Born in 1986 Fukuoka, Japan, Yuki Ideguchi gained his master degree of Japanese Painting from Tokyo University of the Arts, then he started his career in New York. His works are deeply influenced by the Japanese culture and the oriental religious thought, mostly with animals, plants, skulls and currents as artistic elements, leading the audience to probe into the individual soul cosmology.
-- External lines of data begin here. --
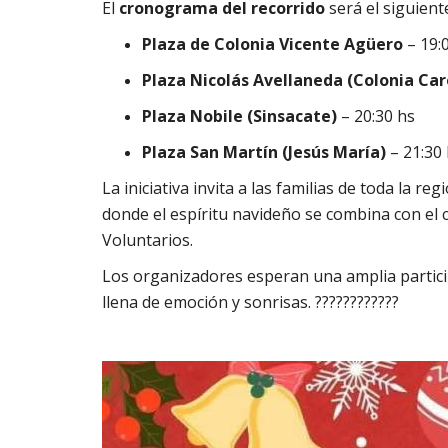
El
cronograma del recorrido
será el siguient
Plaza de Colonia Vicente Agüero
– 19:
Plaza Nicolás Avellaneda (Colonia Car
Plaza Nobile (Sinsacate)
– 20:30 hs
Plaza San Martín (Jesús María)
– 21:30
La iniciativa invita a las familias de toda la re
donde el espíritu navideño se combina con el
Voluntarios.
Los organizadores esperan una amplia partici
llena de emoción y sonrisas. ????????????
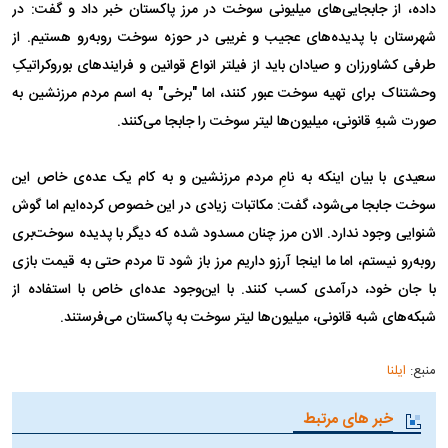
داده، از جابجایی‌های میلیونی سوخت در مرز پاکستان خبر داد و گفت: در
شهرستان با پدیده‌های عجیب و غریبی در حوزه سوخت روبه‌رو هستیم. از
طرفی کشاورزان و صیادان باید از فیلتر انواع قوانین و فرایندهای بوروکراتیکِ
وحشتناک برای تهیه سوخت عبور کنند، اما "برخی" به اسم مردم مرزنشین به
صورت شبهِ قانونی، میلیون‌ها لیتر سوخت را جابجا می‌کنند.
سعیدی با بیان اینکه به نامِ مردم مرزنشین و به کام یک عده‌ی خاص این
سوخت جا‌بجا می‌شود، گفت: مکاتبات زیادی در این خصوص کرده‌ایم اما گوش
شنوایی وجود ندارد. الان مرز چنان مسدود شده که دیگر با پدیده سوخت‌بری
روبه‌رو نیستم، اما ما اینجا آرزو داریم مرز باز شود تا مردم حتی به قیمت بازی
با جان خود، درآمدی کسب کنند. با این‌وجود عده‌ای خاص با استفاده از
شبکه‌های شبه قانونی، میلیون‌ها لیتر سوخت به پاکستان می‌فرستند.
منبع:
ایلنا
خبر های مرتبط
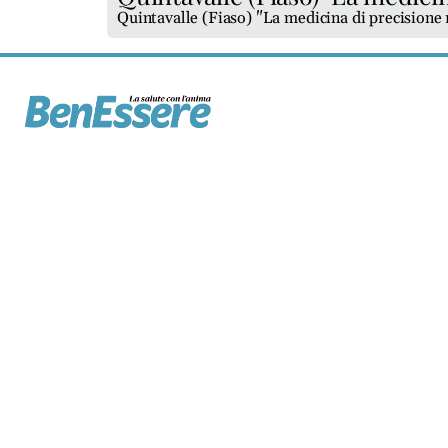
Quintavalle (Fiaso) "La medicina di precisione r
In order to show the multi-level delicate color, Yuki Ideguchi blends traditional Japanese techniques with contemporary media. In his distinctive practice, he uses animal glue, acrylic and mineral pigments and refers to both classical Japanese wall painting and graffiti art. New York is a watershed between two periods of his distinctive artistic style. The former emphasizes simplicity and exquisiteness of the traditional Japanese art, the latter puts stress on exotic culture impact. His motifs include nature, life and death, religion, folklore and conveys his deep concern for the world. People can realize life is an infinite cycle through his works.
The skeleton always represents the remains of the human body, is regarded as a sign of evil ominous, and is often incarnated as a Death or a ghost. While Yuki Ideguchi employs skulls and bones as his motifs, and tries to break the stereotype of the skeleton. In his works, the skeleton can escape from the restriction of space and time. Beyond the limits of life and death, it explains that life is not immortal, but perpetuate life as a soul.
In the currents series, the turbulent currents reflect the infinite cycle of the universe. Viewers have no idea about the beginning and end of the currents. Through different situations, life will show its own state, as the aspects that make up the universe such as the was and wane of the moon and the flow of the sea.
In the "Even Though the World Has Changed" series, Yuki Ideguchi creates his works with traditional Japanese painting techniques and western newspaper. Perfectly combining oriental skills with western production, along with the American comics style, he creates vibrant and interesting compositions in his works.
Much to everyone’s delight, Yuki Ideguchi had an interview from the British Museum for an exhibition of Katsushika Hokusai, who was well-known for a print series of views of Mt Fuji. They interviewed Yuki Ideguchi as one of successors of Hokusai and they will show the documentary video at an opening reception of the exhibition.
This exhibition mainly displays his paintings and videos. Yuki Ideguchi combines the traditional cultural connotation with multi-media, leading the audience to explore the varied artistic style and the endless life cycle.